Cette vue ou contemplation de soi-même, prise de cette façon, est quelquefois une vue de contentement et de satisfaction et de repos que l'âme prend en elle-même, et elle se plaît à se voir et à se considérer. Cette satisfaction n'a d'autre motif que l'amour de soi-même. L'âme se plaît en elle-même sans savoir pourquoi, et, par suite de cette satisfaction aveugle qu'elle a d'elle-même, elle cherche à se voir en toutes choses.

 

Il en résulte de grands maux. Le principe étant aveugle, l'esprit l'est aussi dans sa vue et considération; il se plaît, et quelquefois il ne se plaît que dans la vue de lui-même, et alors il trouve bien tout ce qu'il voit en lui-même: tous ses mouvements lui paraissent aimables, agréables, c'est-à-dire que l'esprit se plaît à considérer avec complaisance ces choses ; toutes ses actions lui paraissent parfaitement bien; ses paroles, ses manières, tout est pour lui un objet de joie et de contentement.

 

En cela il n'est pas fondé en raison, et même quelquefois la raison lui dit le contraire; mais, par une certaine complaisance de l'esprit, il jouit et se plaît en ce qui est en lui et en ce qu'il fait.

 

Le plus mauvais là-dedans, c'est qu'on trouve beaucoup à redire dans les autres. Cette complaisance en soi, cette habitude de se considérer avec ce contentement de notre esprit, fait qu'on n'est guère porté à considérer les autres du même œil ; au contraire, l'esprit voulant ne trouver d'agrément qu'en lui-même, ne se plaît pas dans les autres, et voilà pourquoi il a une pente et une grande facilité à désapprouver et à se mécontenter des autres, de ce qu'ils font et de leurs manières.

 

I1 arrive de là que, comme on s'approuve et on se plaît en soi sans raison, sans y trouver de quoi satisfaire ce repos en soi, on désapprouve le prochain, on s'en mécontente et on y trouve sans cesse à redire, sans raison non plus. Seulement, on cherche à se convaincre, par des motifs qu'on se forge, que le prochain est répréhensible dans sa conduite, et on se laisse très facilement tromper en cela; on cherche à toute force à s'en persuader.

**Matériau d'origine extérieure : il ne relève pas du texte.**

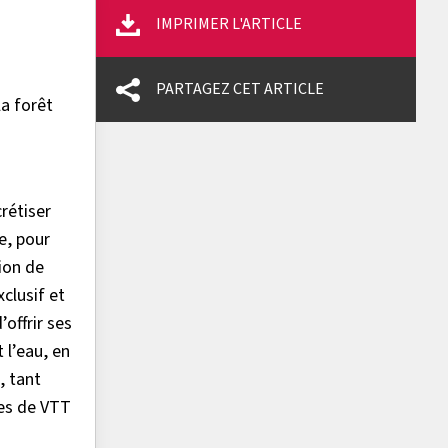
IMPRIMER L'ARTICLE
PARTAGEZ CET ARTICLE
la forêt
rétiser
e, pour
tion de
clusif et
’offrir ses
 l’eau, en
, tant
tes de VTT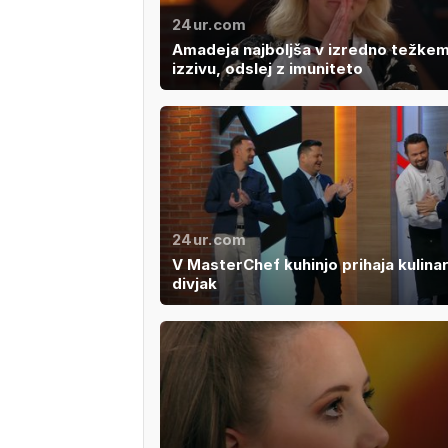
24ur.com
Amadeja najboljša v izredno težke
izzivu, odslej z imuniteto
24ur.com
V MasterChef kuhinjo prihaja kulinar
divjak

Le remède à ce mal est une charité très grande et un soin particulier de plaire au prochain, sur­tout à ceux contre lesquels on a le plus à redire.

 

Cinquième vice : la susceptibilité. - L'esprit étant dans ce repos et ce contentement, ne peut souffrir le moindre choc : un mépris, une indiffé­rence, un défaut d'attention, une préférence d'un autre le froissent. Lorsqu'on semble désapprou­ver notre conduite, notre manière d'être et de faire; lorsqu'on n'est pas de notre avis et qu'on luge les choses autrement que nous; lorsqu'on ne nous manifeste pas l'amitié, la tendresse, le con­tentement et la bienveillance à laquelle nous pré­tendons; lorsqu'on ne nous fait pas les honneurs que nous attendons, surtout lorsqu'on nous pré­fère un autre; même lorsque nous avons dit ou fait quelque chose qui n'a pas réussi, qui a fait une mauvaise impression : dans tous ces cas et dans une foule d'autres circonstances, notre esprit reçoit un coup et une peine très forte. Il se trouble et s'agite, il est mécontent et vient ensuite aux effets contre la prétendue injure qui lui est faite.

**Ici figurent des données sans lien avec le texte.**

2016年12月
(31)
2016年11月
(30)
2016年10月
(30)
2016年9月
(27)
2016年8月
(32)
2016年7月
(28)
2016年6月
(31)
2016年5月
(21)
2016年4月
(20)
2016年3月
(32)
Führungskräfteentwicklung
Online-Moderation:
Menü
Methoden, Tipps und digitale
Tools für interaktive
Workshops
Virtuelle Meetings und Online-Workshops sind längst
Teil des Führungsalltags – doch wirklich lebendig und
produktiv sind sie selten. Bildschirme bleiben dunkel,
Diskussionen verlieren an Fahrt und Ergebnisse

Tantôt c'est une peine cuisante et une plaie profonde qui reste. Ce qui a excité cette suscep­tibilité se représente sans cesse à notre esprit et avec des couleurs si noires, qu'il en est quelque­fois accablé. Il le rumine sans cesse et entre dans une grande tristesse qui, pour une niaiserie, dure quelquefois plusieurs jours sans laisser de re­lâche. La chose en reste quelquefois là, lorsqu'il y a des raisons qui empêchent d'aller plus loin, comme serait une autre passion ou un intérêt. I1 y en a aussi qui en restent là par caractère; d'au­tres, par vertu, ne vont pas plus loin, mais ils n'ont pas encore assez surmonté leur amour­-propre pour ne plus éprouver ces chocs.

Le remède, c'est de distraire son esprit de l'objet qui cause cette plaie dans l'âme et cette agitation dans l'esprit, de viser à se calmer, de faire des actes d'humilité devant Dieu, et de ne pas s'affliger de ce qu'on est si susceptible, mais de porter la peine qui nous vient de notre amour­-propre avec joie, au moins avec soumission à la divine volonté.

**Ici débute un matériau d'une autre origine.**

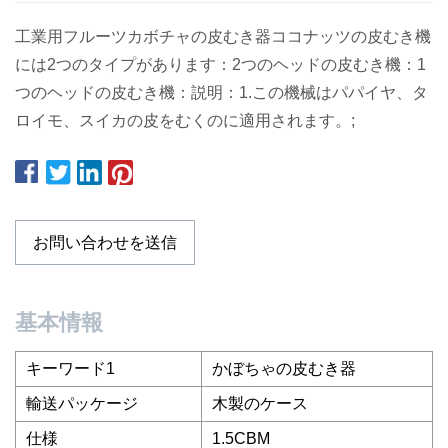
工業用フルーツカボチャの皮むき器ココナッツの皮むき機
には2つのタイプがあります：2つのヘッドの皮むき機：1
つのヘッドの皮むき機：説明：1.この機械はパパイヤ、タ
ロイモ、スイカの皮をむくのに適用されます。;
お問い合わせを送信
基本情報
キーワード1
かぼちゃの皮むき器
輸送パッケージ
木製のケース
仕様
1.5CBM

La chose parfois ne s'arrête pas là : l'esprit ainsi agité et blessé se révolte, se peine et mur­mure contre les personnes qui l'ont blessé ; il leur suppose des motifs très mauvais qu'elles n'ont pas eus, et quelquefois des motifs qui ne sont pas mauvais, mais qui l'irritent davantage et sans raison. Ceci va plus ou moins loin selon le caractère, la vivacité de l'imagination et l'habitude qu'on en a prise. I1 y en a qui se contentent de murmurer et de repasser dans leur esprit les mauvaises raisons qu'on a eues pour agir ainsi à leur égard.

Il y en a d'autres qui s'irritent et se tourmentent beaucoup, et chez qui la colère va jusqu'à la fureur et à une espèce de rage : elles sont très malheureuses, parce que la moindre des choses les choque et les met dans un très grand désor­dre. L'esprit étant ainsi travaillé par son mécon­tentement, l'imagination s'occupe à des projets de vengeance; quelquefois il cherche, par esprit de représailles, de quoi redire à celui qui a donné lieu à cette susceptibilité. Ces choses-là se pas­sent dans l'imagination, malgré soi, excepté en ceux qui sont volontairement susceptibles, et se nourrissent de tout cela.

Pour remédier à ce mal, il faut s'humilier beaucoup devant Dieu; faire souvent dans cet état des actes d'humiliation, d'amour de Dieu; se sou­mettre humblement et amoureusement à la peine et à l'humiliation qui proviennent de ces mouve­ments ; produire des actes de soumission à Dieu pleins d'amour et d'humilité; viser à tenir son esprit dans le repos devant Dieu au milieu de ces mouvements, par le moyen 'de ces actes ; tâ­cher de parler avec beaucoup de douceur, de ten­dresse aux personnes qui nous ont causé ces sus­ceptibilités; être plus prévenants pour elles qu'à l'ordinaire, et, si c'est un supérieur, être modestes et obéissants à son égard avec une plus grande douceur, ouverture de cœur et affection.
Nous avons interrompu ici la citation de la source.